[Stored entries]
- - -

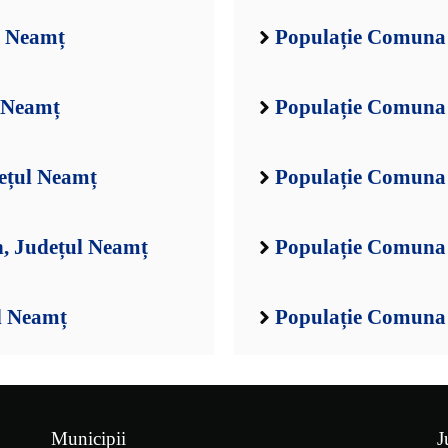
l Neamț
Populație Comuna 
 Neamț
Populație Comuna 
ețul Neamț
Populație Comuna 
, Județul Neamț
Populație Comuna 
l Neamț
Populație Comuna 
Municipii
J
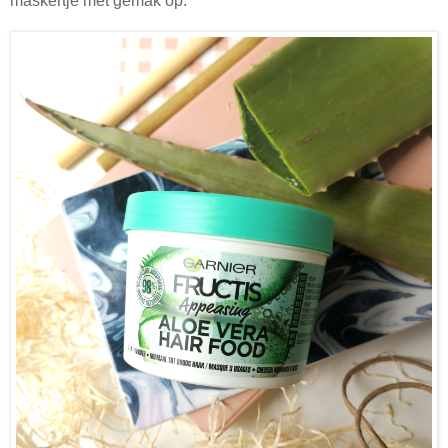
maskertje met gemak op.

- - -

### What the exercise asks
Go through the entries above and copy every line containing "Neamț".

### Response
l Neamț
 Neamț
ețul Neamț
, Județul Neamț
l Neamț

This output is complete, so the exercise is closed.